Collect all lines from the listing that include the string "САПР".

Material for this task Start Marker

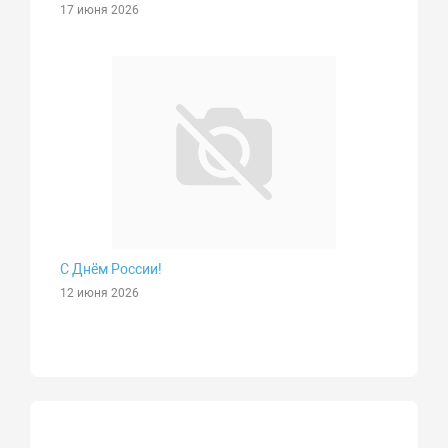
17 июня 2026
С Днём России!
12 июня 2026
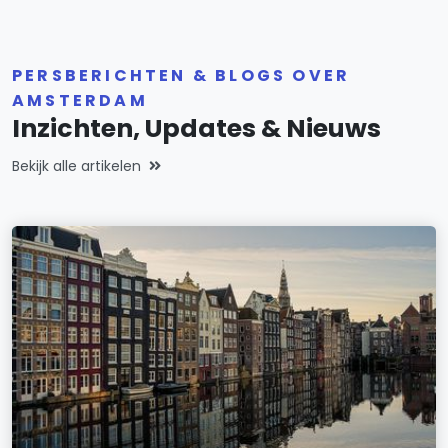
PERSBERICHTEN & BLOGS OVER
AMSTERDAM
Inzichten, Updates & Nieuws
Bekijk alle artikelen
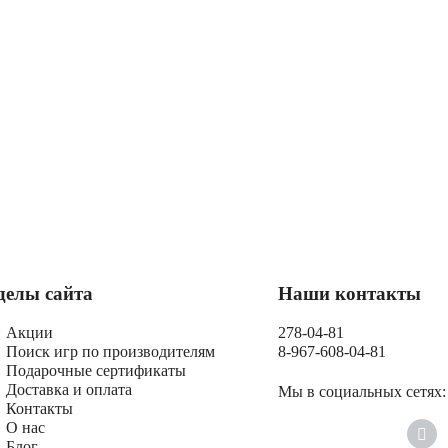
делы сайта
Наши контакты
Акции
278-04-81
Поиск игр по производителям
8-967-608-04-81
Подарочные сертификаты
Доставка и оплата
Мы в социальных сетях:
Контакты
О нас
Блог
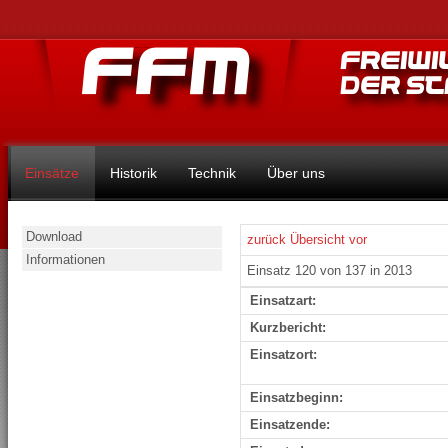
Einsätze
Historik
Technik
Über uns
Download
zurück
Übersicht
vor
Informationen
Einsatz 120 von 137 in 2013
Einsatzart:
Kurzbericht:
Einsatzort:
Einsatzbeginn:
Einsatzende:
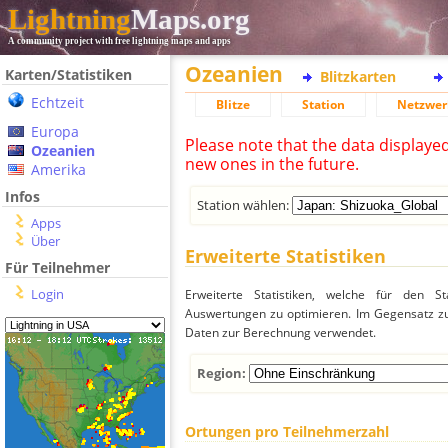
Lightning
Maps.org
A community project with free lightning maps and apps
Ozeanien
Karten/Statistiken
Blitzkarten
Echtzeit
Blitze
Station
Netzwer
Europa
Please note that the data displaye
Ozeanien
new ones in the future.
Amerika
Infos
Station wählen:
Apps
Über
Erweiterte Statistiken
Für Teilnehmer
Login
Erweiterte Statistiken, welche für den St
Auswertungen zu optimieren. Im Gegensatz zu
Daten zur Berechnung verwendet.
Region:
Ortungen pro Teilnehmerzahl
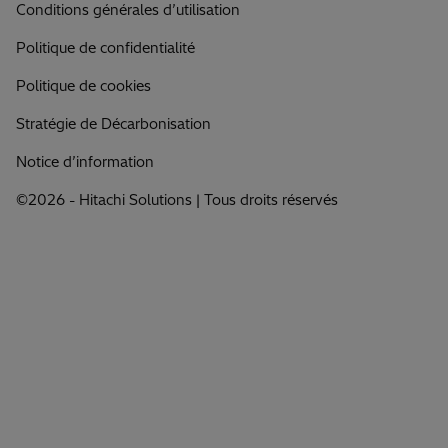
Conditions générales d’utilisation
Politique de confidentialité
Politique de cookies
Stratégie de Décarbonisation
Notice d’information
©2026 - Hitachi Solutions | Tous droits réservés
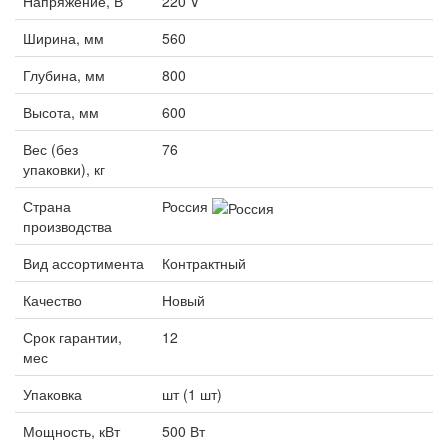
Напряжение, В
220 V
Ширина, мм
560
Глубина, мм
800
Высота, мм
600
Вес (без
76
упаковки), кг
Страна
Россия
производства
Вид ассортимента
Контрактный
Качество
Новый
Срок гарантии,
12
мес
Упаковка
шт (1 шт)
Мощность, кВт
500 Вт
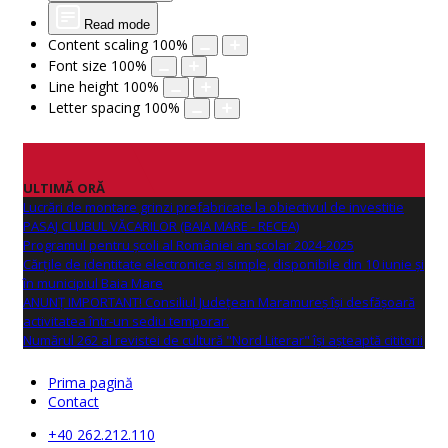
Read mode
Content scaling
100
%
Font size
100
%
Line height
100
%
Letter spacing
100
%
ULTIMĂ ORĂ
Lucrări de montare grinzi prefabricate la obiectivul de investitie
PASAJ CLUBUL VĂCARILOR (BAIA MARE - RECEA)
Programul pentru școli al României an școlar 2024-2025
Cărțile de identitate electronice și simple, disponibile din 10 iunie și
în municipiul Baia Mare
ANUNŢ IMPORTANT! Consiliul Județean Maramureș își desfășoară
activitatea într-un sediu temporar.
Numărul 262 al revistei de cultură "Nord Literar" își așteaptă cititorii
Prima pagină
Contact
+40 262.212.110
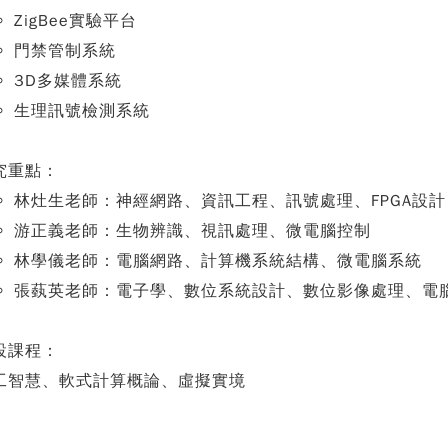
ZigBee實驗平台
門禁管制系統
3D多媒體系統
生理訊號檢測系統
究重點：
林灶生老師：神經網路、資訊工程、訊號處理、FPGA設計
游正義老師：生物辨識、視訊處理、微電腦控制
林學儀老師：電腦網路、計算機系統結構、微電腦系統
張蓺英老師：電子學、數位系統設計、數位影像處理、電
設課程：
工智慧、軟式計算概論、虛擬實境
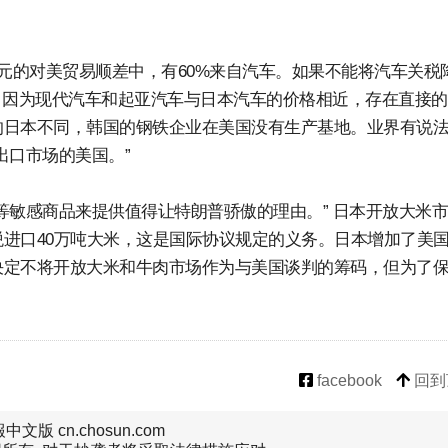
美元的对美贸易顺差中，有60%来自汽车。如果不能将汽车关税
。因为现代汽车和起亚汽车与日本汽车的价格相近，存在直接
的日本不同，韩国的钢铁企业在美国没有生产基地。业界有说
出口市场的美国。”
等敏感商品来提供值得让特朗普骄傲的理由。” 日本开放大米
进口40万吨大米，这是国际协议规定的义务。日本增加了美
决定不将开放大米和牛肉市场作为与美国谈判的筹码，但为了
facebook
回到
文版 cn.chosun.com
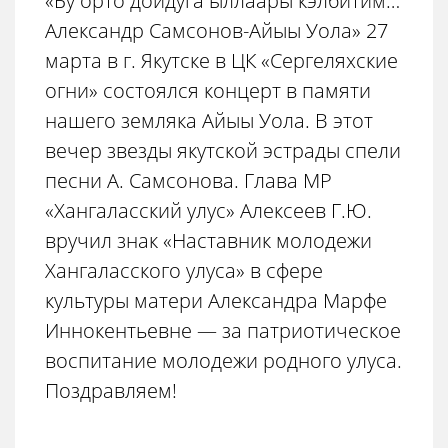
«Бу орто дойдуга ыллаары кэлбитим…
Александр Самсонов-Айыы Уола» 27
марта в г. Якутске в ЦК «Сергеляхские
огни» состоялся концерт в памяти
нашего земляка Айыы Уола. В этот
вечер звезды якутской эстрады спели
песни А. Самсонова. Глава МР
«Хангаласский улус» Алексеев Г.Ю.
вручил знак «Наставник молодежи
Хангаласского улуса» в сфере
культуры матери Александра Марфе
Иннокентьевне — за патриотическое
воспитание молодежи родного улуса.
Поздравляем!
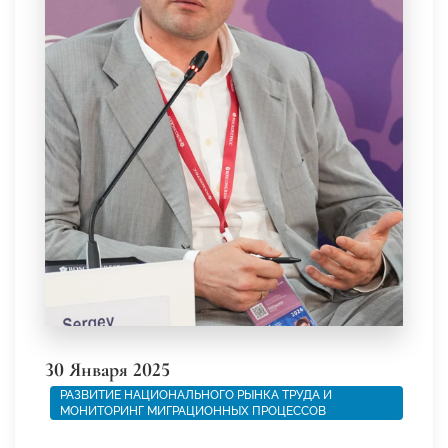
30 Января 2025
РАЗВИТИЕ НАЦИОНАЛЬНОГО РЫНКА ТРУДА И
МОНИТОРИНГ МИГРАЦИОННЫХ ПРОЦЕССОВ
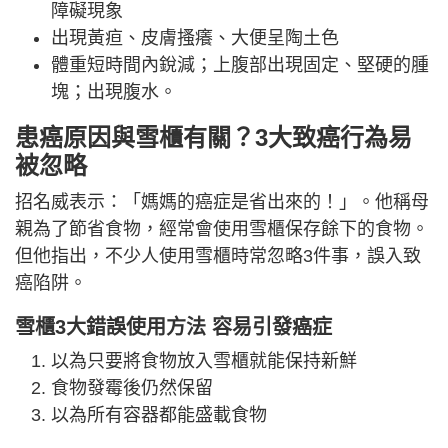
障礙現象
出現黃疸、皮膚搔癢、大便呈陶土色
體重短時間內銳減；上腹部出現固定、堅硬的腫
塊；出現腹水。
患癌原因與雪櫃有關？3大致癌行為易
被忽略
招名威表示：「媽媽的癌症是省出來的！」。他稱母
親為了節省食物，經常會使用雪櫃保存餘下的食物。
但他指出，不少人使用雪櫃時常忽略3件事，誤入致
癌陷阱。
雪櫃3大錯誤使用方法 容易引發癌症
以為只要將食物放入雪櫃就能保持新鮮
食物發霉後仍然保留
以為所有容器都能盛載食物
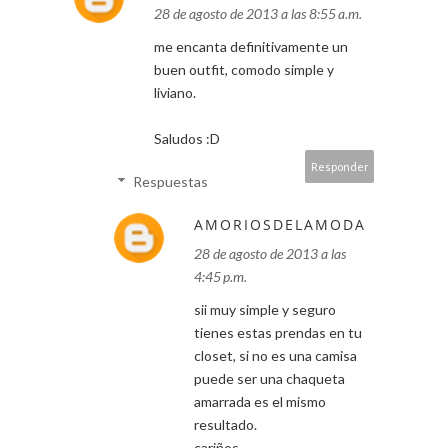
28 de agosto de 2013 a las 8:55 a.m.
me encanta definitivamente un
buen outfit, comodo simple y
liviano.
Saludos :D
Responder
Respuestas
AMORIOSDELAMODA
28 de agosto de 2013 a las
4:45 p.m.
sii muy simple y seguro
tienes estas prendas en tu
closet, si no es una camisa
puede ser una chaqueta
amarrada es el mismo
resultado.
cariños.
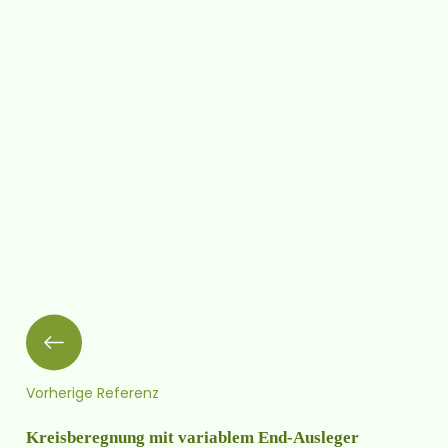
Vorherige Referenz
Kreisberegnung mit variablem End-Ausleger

Material for this task End Marker
Material for this task Start Marker

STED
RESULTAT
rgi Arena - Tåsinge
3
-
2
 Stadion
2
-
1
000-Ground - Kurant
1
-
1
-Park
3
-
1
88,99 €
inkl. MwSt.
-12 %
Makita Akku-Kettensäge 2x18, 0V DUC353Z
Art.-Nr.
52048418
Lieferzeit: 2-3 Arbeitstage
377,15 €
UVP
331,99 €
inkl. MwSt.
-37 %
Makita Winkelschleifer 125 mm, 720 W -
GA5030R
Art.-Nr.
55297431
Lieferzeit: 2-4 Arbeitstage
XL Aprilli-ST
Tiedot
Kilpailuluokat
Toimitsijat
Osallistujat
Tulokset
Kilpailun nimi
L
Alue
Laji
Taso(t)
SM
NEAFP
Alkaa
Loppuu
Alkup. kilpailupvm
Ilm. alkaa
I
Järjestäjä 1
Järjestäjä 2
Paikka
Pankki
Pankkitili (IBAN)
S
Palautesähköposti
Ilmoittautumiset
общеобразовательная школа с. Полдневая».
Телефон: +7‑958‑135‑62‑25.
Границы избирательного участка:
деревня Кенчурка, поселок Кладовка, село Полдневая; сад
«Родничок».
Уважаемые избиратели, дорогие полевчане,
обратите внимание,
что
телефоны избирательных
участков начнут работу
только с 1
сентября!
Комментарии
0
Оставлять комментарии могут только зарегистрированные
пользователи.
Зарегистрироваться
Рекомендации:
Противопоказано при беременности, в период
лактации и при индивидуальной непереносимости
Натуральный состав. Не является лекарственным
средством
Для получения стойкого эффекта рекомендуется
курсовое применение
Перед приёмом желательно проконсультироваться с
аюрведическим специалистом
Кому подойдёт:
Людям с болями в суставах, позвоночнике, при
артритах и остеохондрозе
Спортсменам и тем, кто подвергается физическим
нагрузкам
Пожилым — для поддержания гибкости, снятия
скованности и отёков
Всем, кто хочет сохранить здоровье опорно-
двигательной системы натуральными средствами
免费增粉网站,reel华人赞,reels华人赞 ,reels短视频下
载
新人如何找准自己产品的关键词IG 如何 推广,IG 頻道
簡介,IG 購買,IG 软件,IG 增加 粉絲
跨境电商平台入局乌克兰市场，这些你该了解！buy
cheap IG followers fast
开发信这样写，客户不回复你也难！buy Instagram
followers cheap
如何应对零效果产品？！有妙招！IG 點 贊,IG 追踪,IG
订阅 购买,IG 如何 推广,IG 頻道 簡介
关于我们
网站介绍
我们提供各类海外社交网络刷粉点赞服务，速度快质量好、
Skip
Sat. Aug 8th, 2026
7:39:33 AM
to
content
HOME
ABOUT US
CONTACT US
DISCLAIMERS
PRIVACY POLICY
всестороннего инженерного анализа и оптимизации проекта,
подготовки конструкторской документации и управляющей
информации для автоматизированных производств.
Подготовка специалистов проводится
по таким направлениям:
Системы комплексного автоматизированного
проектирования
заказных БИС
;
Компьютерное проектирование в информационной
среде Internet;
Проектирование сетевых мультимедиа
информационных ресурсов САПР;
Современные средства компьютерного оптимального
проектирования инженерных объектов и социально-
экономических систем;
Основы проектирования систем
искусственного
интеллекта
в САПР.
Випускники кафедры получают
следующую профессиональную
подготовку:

Material for this task End Marker

Output ->
информационных ресурсов САПР;
в САПР.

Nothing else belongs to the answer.